満足度★★★★★
20歳の頃、テレビで白黒の古い映画がやっていた。
ハムレット
かの有名なシェイクスピアの中でも有名な作品
何百年の間にどれだけの人がこの戯曲を作品にしたのか。
20歳の頃の自分は、
そこまで考えるほどのこともなく、有名だから面白いのかな?程度の軽い気持ちで見始め、
白黒の古い映画のせいか、聞きなれない西洋の長い名前のせいか、みんなしかめっ面しているせいか、重くるしく、何シーンか見てやめてしまった。
そもそも言葉が字幕を読んでも何言ってるか分からない。
頭に内容が何にも入ってこない。
五年前、
夫と行ったイギリスでリア王を見た。そもそも英語は頭がシャットアウトしてしまうからか、贅沢な劇場で数分で爆睡。
夫いわく、シェイクスピアは言葉のリズムがキレイな戯曲だから聞いていて心地よく、良い芝居はよく眠れる。
え?そんなんでいいの?
みんな一生懸命やってるのを目の前で観てて、寝ちゃダメだよね。
マンマミーアは英語でもちゃんと内容が分かって面白かったしね。
土曜日川崎ラゾーナプラザソルで公演中のハムレットを観てきた。
面白かった!
カッコよかった。
切なく苦しかった。
生きることへの葛藤
普遍的なもの
言葉が溢れているシェイクスピア
言葉を紡ぐことで、気づきながら、展開する物語
言葉自体はやはり難しいけど、
言葉を飛び越えてストーリーが迫ってきた。
役者たちがこの作品に真摯に向き合って、あの膨大な言葉を心体から発しているからこそ、シェイクスピアに苦手意識しかない私に熱いものが入って来たのだと思う。

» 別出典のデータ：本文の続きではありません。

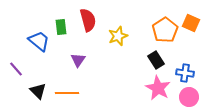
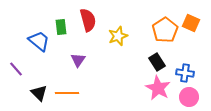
black rectangle: moved 1 px right, 2 px down
black triangle: moved 1 px right, 2 px down
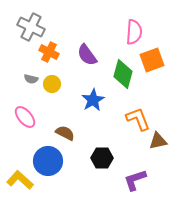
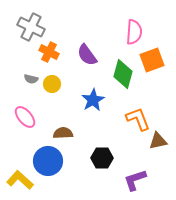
brown semicircle: moved 2 px left; rotated 30 degrees counterclockwise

そしてやはり生きることへの葛藤は普遍的で、今に生きる我々も同じもの持ってるでしょ?見ないようにしてるだけで、、心揺さぶられないようにしてるだけで、、、ということを突きつけてくる演出。
面白かった。
カッコよかった。
演劇、ってLive
映画とか本を繰り返し観たり読んだりする習慣がなかった。
内容を知ってしまえば繰り返し観る必要が無いと思っていた。
だからみんなが知ってる古典戯曲を演る意味がもともと分かっていなかった。
でも夫が何度も同じ映画、芝居を何度も観る。
受け手は時を経て、また感じることは変わるし、作る側次第で同じストーリーも違う意図をもつ。
映画とは違うのは、ミュージシャンのLiveに何度も行くのと同じように、毎回その日にしか無い面白さがある。
日程を調整して、なんとか一度しか観に行けないのが普通だから、観に行った時には完璧なものが観たい、と思う。
けれど、Liveである以上、同じものはなく、ナマモノだから面白いのだ、
そういう事が少しずつ分かって来た。
演劇を観たことない人、シェイクスピアってどうなの?という人が、絶対面白かった、と思える舞台になっている。
同じものは二度と観られない。観ないともったいない。
だいぶ席も埋まって来てるようなので、興味がある方はぜひ。